Supplied records Block Start
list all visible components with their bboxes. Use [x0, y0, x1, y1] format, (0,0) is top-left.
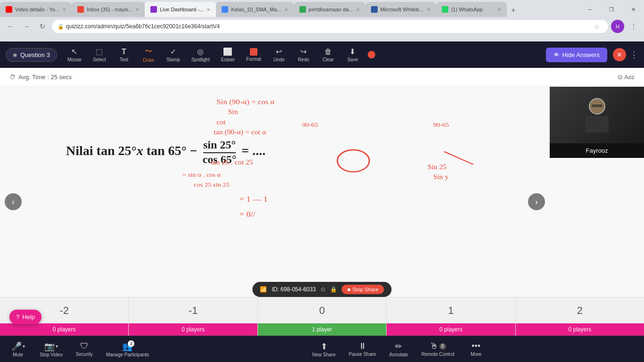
save-tool[interactable]: ⬇ Save [341, 45, 364, 64]
toolbar: ◉ Question 3 ↖ Mouse ⬚ Select T Text 〜 D… [0, 41, 644, 68]
annotate-tool[interactable]: ✏ Annotate [384, 339, 414, 359]
tab-wa-close[interactable]: ✕ [497, 7, 501, 12]
tab-pert[interactable]: pertdksamaan da... ✕ [294, 2, 365, 17]
answer-option-1[interactable]: -1 0 players [129, 297, 257, 336]
svg-text:cos 25  sin 25: cos 25 sin 25 [194, 181, 230, 188]
svg-text:= 1  —  1: = 1 — 1 [239, 195, 268, 204]
stop-share-button[interactable]: ■ Stop Share [342, 285, 384, 294]
glasses-right [597, 105, 603, 107]
draw-label: Draw [143, 58, 154, 63]
security-icon: 🛡 [80, 341, 89, 351]
new-share-tool[interactable]: ⬆ New Share [306, 339, 341, 359]
hide-answers-button[interactable]: 👁 Hide Answers [546, 48, 607, 62]
answer-value-1: -1 [129, 297, 257, 323]
text-tool[interactable]: T Text [113, 46, 135, 64]
browser-menu-button[interactable]: ⋮ [627, 20, 640, 33]
format-icon [250, 48, 257, 56]
eraser-label: Eraser [221, 57, 235, 62]
mute-arrow[interactable]: ▾ [23, 344, 25, 349]
minimize-button[interactable]: ─ [579, 2, 601, 17]
tab-pert-close[interactable]: ✕ [356, 7, 360, 12]
tab-gmail[interactable]: Inbox (35) - maysi... ✕ [72, 2, 145, 17]
text-icon: T [122, 48, 126, 56]
answer-option-3[interactable]: 1 0 players [387, 297, 515, 336]
address-box[interactable]: 🔒 quizizz.com/admin/quiz/5ea6b76c1cec920… [52, 20, 608, 33]
quiz-header: ⏱ Avg. Time : 25 secs ⊙ Acc [0, 68, 644, 87]
clear-label: Clear [322, 57, 334, 62]
more-icon: ••• [471, 341, 480, 351]
stop-video-tool[interactable]: 📷 ▾ Stop Video [34, 339, 68, 359]
meeting-id-bar: 📶 ID: 698-054-6033 ⊙ 🔒 ■ Stop Share [252, 282, 391, 297]
tab-kelas-label: Kelas_10_SMA_Ma... [231, 7, 281, 12]
tab-quizizz[interactable]: Live Dashboard -... ✕ [145, 2, 216, 17]
answer-options: -2 0 players -1 0 players 0 1 player 1 0… [0, 297, 644, 336]
tab-wa[interactable]: (1) WhatsApp ✕ [436, 2, 507, 17]
stamp-icon: ✓ [170, 47, 176, 56]
stamp-tool[interactable]: ✓ Stamp [162, 45, 185, 64]
clear-tool[interactable]: 🗑 Clear [317, 46, 339, 64]
tab-ms[interactable]: Microsoft Whiteb... ✕ [365, 2, 436, 17]
tab-kelas-close[interactable]: ✕ [284, 7, 288, 12]
eraser-tool[interactable]: ⬜ Eraser [216, 45, 239, 64]
answer-value-3: 1 [387, 297, 515, 323]
remote-control-tool[interactable]: 🖱 0 Remote Control [416, 339, 460, 359]
question-label: Question 3 [20, 51, 50, 58]
answer-players-3: 0 players [387, 323, 515, 336]
next-question-button[interactable]: › [528, 193, 545, 210]
glasses-left [592, 105, 597, 107]
answer-option-2[interactable]: 0 1 player [258, 297, 387, 336]
new-tab-button[interactable]: + [507, 4, 520, 17]
close-toolbar-button[interactable]: ✕ [613, 48, 626, 61]
reload-button[interactable]: ↻ [36, 20, 49, 33]
stop-icon: ■ [347, 287, 351, 292]
expand-icon[interactable]: ⋮ [630, 49, 638, 60]
manage-participants-tool[interactable]: 👥 2 Manage Participants [100, 339, 155, 359]
meeting-id: ID: 698-054-6033 [272, 286, 315, 293]
answer-value-4: 2 [516, 297, 644, 323]
security-tool[interactable]: 🛡 Security [70, 339, 99, 359]
undo-tool[interactable]: ↩ Undo [268, 45, 290, 64]
spotlight-icon: ◎ [197, 47, 204, 56]
mute-label: Mute [13, 352, 23, 357]
mouse-label: Mouse [67, 57, 82, 62]
avg-time-text: Avg. Time : 25 secs [18, 74, 72, 81]
format-tool[interactable]: Format [241, 46, 266, 64]
bookmark-icon[interactable]: ☆ [591, 21, 603, 32]
zoom-taskbar: 🎤 ▾ Mute 📷 ▾ Stop Video 🛡 Security 👥 2 M… [0, 336, 644, 362]
tab-gmail-close[interactable]: ✕ [135, 7, 139, 12]
address-text: quizizz.com/admin/quiz/5ea6b76c1cec92001… [66, 23, 591, 30]
forward-button[interactable]: → [20, 20, 33, 33]
help-button[interactable]: ? Help [9, 310, 41, 324]
favicon-pert [299, 6, 306, 13]
remote-control-label: Remote Control [421, 352, 454, 357]
tab-yt-close[interactable]: ✕ [62, 7, 66, 12]
svg-text:= sin α . cos α: = sin α . cos α [182, 172, 221, 178]
question-badge: ◉ Question 3 [6, 48, 57, 62]
profile-button[interactable]: H [611, 20, 624, 33]
mute-tool[interactable]: 🎤 ▾ Mute [4, 339, 32, 359]
prev-question-button[interactable]: ‹ [5, 193, 22, 210]
svg-text:= 0//: = 0// [239, 210, 256, 219]
video-arrow[interactable]: ▾ [56, 344, 58, 349]
answer-option-4[interactable]: 2 0 players [516, 297, 644, 336]
mouse-tool[interactable]: ↖ Mouse [63, 45, 86, 64]
tab-kelas[interactable]: Kelas_10_SMA_Ma... ✕ [216, 2, 293, 17]
svg-text:90-65: 90-65 [302, 122, 318, 128]
restore-button[interactable]: ❐ [601, 2, 622, 17]
select-tool[interactable]: ⬚ Select [88, 45, 111, 64]
host-head [589, 98, 605, 115]
back-button[interactable]: ← [4, 20, 17, 33]
browser-chrome: Video details - Yo... ✕ Inbox (35) - may… [0, 0, 644, 41]
draw-tool[interactable]: 〜 Draw [137, 45, 160, 65]
tab-quizizz-close[interactable]: ✕ [206, 7, 210, 12]
pause-share-tool[interactable]: ⏸ Pause Share [343, 339, 382, 359]
clock-icon: ⏱ [9, 74, 16, 81]
tab-yt[interactable]: Video details - Yo... ✕ [0, 2, 72, 17]
tab-ms-close[interactable]: ✕ [427, 7, 430, 12]
close-button[interactable]: ✕ [622, 2, 644, 17]
red-dot [368, 51, 375, 58]
redo-tool[interactable]: ↪ Redo [292, 45, 315, 64]
app-area: ◉ Question 3 ↖ Mouse ⬚ Select T Text 〜 D… [0, 41, 644, 362]
more-tool[interactable]: ••• More [462, 339, 490, 359]
spotlight-tool[interactable]: ◎ Spotlight [187, 45, 215, 64]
Supplied records Block End
Required action - All of the records above are to be printed exactly, with every picture omitted.

Exercise solution -
list all visible components with their bboxes. Use [x0, y0, x1, y1] format, (0,0) is top-left.
save-tool[interactable]: ⬇ Save [341, 45, 364, 64]
toolbar: ◉ Question 3 ↖ Mouse ⬚ Select T Text 〜 D… [0, 41, 644, 68]
annotate-tool[interactable]: ✏ Annotate [384, 339, 414, 359]
tab-wa-close[interactable]: ✕ [497, 7, 501, 12]
tab-pert[interactable]: pertdksamaan da... ✕ [294, 2, 365, 17]
answer-option-1[interactable]: -1 0 players [129, 297, 257, 336]
svg-text:cos 25  sin 25: cos 25 sin 25 [194, 181, 230, 188]
svg-text:= 1  —  1: = 1 — 1 [239, 195, 268, 204]
stop-share-button[interactable]: ■ Stop Share [342, 285, 384, 294]
glasses-right [597, 105, 603, 107]
draw-label: Draw [143, 58, 154, 63]
security-icon: 🛡 [80, 341, 89, 351]
new-share-tool[interactable]: ⬆ New Share [306, 339, 341, 359]
hide-answers-button[interactable]: 👁 Hide Answers [546, 48, 607, 62]
answer-value-1: -1 [129, 297, 257, 323]
text-tool[interactable]: T Text [113, 46, 135, 64]
browser-menu-button[interactable]: ⋮ [627, 20, 640, 33]
format-icon [250, 48, 257, 56]
eraser-label: Eraser [221, 57, 235, 62]
mute-arrow[interactable]: ▾ [23, 344, 25, 349]
minimize-button[interactable]: ─ [579, 2, 601, 17]
tab-pert-close[interactable]: ✕ [356, 7, 360, 12]
tab-gmail[interactable]: Inbox (35) - maysi... ✕ [72, 2, 145, 17]
text-icon: T [122, 48, 126, 56]
answer-option-3[interactable]: 1 0 players [387, 297, 515, 336]
address-box[interactable]: 🔒 quizizz.com/admin/quiz/5ea6b76c1cec920… [52, 20, 608, 33]
quiz-header: ⏱ Avg. Time : 25 secs ⊙ Acc [0, 68, 644, 87]
clear-label: Clear [322, 57, 334, 62]
more-icon: ••• [471, 341, 480, 351]
stop-video-tool[interactable]: 📷 ▾ Stop Video [34, 339, 68, 359]
meeting-id-bar: 📶 ID: 698-054-6033 ⊙ 🔒 ■ Stop Share [252, 282, 391, 297]
tab-kelas-label: Kelas_10_SMA_Ma... [231, 7, 281, 12]
tab-quizizz[interactable]: Live Dashboard -... ✕ [145, 2, 216, 17]
answer-options: -2 0 players -1 0 players 0 1 player 1 0… [0, 297, 644, 336]
tab-wa[interactable]: (1) WhatsApp ✕ [436, 2, 507, 17]
stamp-icon: ✓ [170, 47, 176, 56]
stamp-tool[interactable]: ✓ Stamp [162, 45, 185, 64]
clear-tool[interactable]: 🗑 Clear [317, 46, 339, 64]
tab-ms[interactable]: Microsoft Whiteb... ✕ [365, 2, 436, 17]
tab-kelas-close[interactable]: ✕ [284, 7, 288, 12]
eraser-tool[interactable]: ⬜ Eraser [216, 45, 239, 64]
answer-value-3: 1 [387, 297, 515, 323]
remote-control-tool[interactable]: 🖱 0 Remote Control [416, 339, 460, 359]
question-label: Question 3 [20, 51, 50, 58]
answer-players-3: 0 players [387, 323, 515, 336]
next-question-button[interactable]: › [528, 193, 545, 210]
glasses-left [592, 105, 597, 107]
answer-option-2[interactable]: 0 1 player [258, 297, 387, 336]
new-tab-button[interactable]: + [507, 4, 520, 17]
close-toolbar-button[interactable]: ✕ [613, 48, 626, 61]
reload-button[interactable]: ↻ [36, 20, 49, 33]
stop-icon: ■ [347, 287, 351, 292]
expand-icon[interactable]: ⋮ [630, 49, 638, 60]
manage-participants-tool[interactable]: 👥 2 Manage Participants [100, 339, 155, 359]
meeting-id: ID: 698-054-6033 [272, 286, 315, 293]
answer-value-4: 2 [516, 297, 644, 323]
security-tool[interactable]: 🛡 Security [70, 339, 99, 359]
undo-tool[interactable]: ↩ Undo [268, 45, 290, 64]
spotlight-icon: ◎ [197, 47, 204, 56]
mute-label: Mute [13, 352, 23, 357]
mouse-label: Mouse [67, 57, 82, 62]
avg-time-text: Avg. Time : 25 secs [18, 74, 72, 81]
format-tool[interactable]: Format [241, 46, 266, 64]
bookmark-icon[interactable]: ☆ [591, 21, 603, 32]
zoom-taskbar: 🎤 ▾ Mute 📷 ▾ Stop Video 🛡 Security 👥 2 M… [0, 336, 644, 362]
tab-gmail-close[interactable]: ✕ [135, 7, 139, 12]
address-text: quizizz.com/admin/quiz/5ea6b76c1cec92001… [66, 23, 591, 30]
forward-button[interactable]: → [20, 20, 33, 33]
help-button[interactable]: ? Help [9, 310, 41, 324]
favicon-pert [299, 6, 306, 13]
remote-control-label: Remote Control [421, 352, 454, 357]
tab-yt-close[interactable]: ✕ [62, 7, 66, 12]
svg-text:= sin α . cos α: = sin α . cos α [182, 172, 221, 178]
question-badge: ◉ Question 3 [6, 48, 57, 62]
profile-button[interactable]: H [611, 20, 624, 33]
mute-tool[interactable]: 🎤 ▾ Mute [4, 339, 32, 359]
prev-question-button[interactable]: ‹ [5, 193, 22, 210]
svg-text:= 0//: = 0// [239, 210, 256, 219]
video-arrow[interactable]: ▾ [56, 344, 58, 349]
answer-option-4[interactable]: 2 0 players [516, 297, 644, 336]
mouse-tool[interactable]: ↖ Mouse [63, 45, 86, 64]
tab-kelas[interactable]: Kelas_10_SMA_Ma... ✕ [216, 2, 293, 17]
svg-text:90-65: 90-65 [302, 122, 318, 128]
restore-button[interactable]: ❐ [601, 2, 622, 17]
select-tool[interactable]: ⬚ Select [88, 45, 111, 64]
host-head [589, 98, 605, 115]
back-button[interactable]: ← [4, 20, 17, 33]
browser-chrome: Video details - Yo... ✕ Inbox (35) - may… [0, 0, 644, 41]
draw-tool[interactable]: 〜 Draw [137, 45, 160, 65]
tab-quizizz-close[interactable]: ✕ [206, 7, 210, 12]
pause-share-tool[interactable]: ⏸ Pause Share [343, 339, 382, 359]
clock-icon: ⏱ [9, 74, 16, 81]
tab-yt[interactable]: Video details - Yo... ✕ [0, 2, 72, 17]
tab-ms-close[interactable]: ✕ [427, 7, 430, 12]
close-button[interactable]: ✕ [622, 2, 644, 17]
red-dot [368, 51, 375, 58]
redo-tool[interactable]: ↪ Redo [292, 45, 315, 64]
app-area: ◉ Question 3 ↖ Mouse ⬚ Select T Text 〜 D… [0, 41, 644, 362]
more-tool[interactable]: ••• More [462, 339, 490, 359]
spotlight-tool[interactable]: ◎ Spotlight [187, 45, 215, 64]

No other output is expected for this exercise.